**Saved entries:**
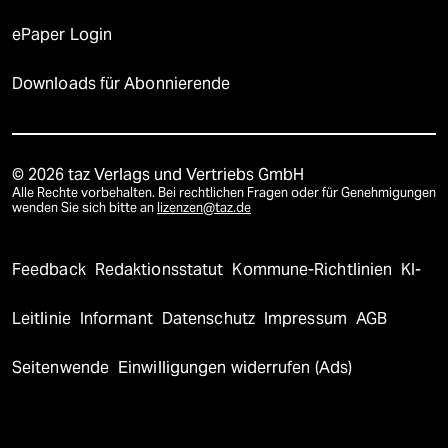
ePaper Login
Downloads für Abonnierende
© 2026 taz Verlags und Vertriebs GmbH
Alle Rechte vorbehalten. Bei rechtlichen Fragen oder für Genehmigungen
wenden Sie sich bitte an
lizenzen@taz.de
Feedback
Redaktionsstatut
Kommune-Richtlinien
KI-
Leitlinie
Informant
Datenschutz
Impressum
AGB
Seitenwende
Einwilligungen widerrufen (Ads)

**Activity:** Exact copy, no pictures: reproduce every entry shown above.

**Response:**
ePaper Login
Downloads für Abonnierende
© 2026 taz Verlags und Vertriebs GmbH
Alle Rechte vorbehalten. Bei rechtlichen Fragen oder für Genehmigungen
wenden Sie sich bitte an
lizenzen@taz.de
Feedback
Redaktionsstatut
Kommune-Richtlinien
KI-
Leitlinie
Informant
Datenschutz
Impressum
AGB
Seitenwende
Einwilligungen widerrufen (Ads)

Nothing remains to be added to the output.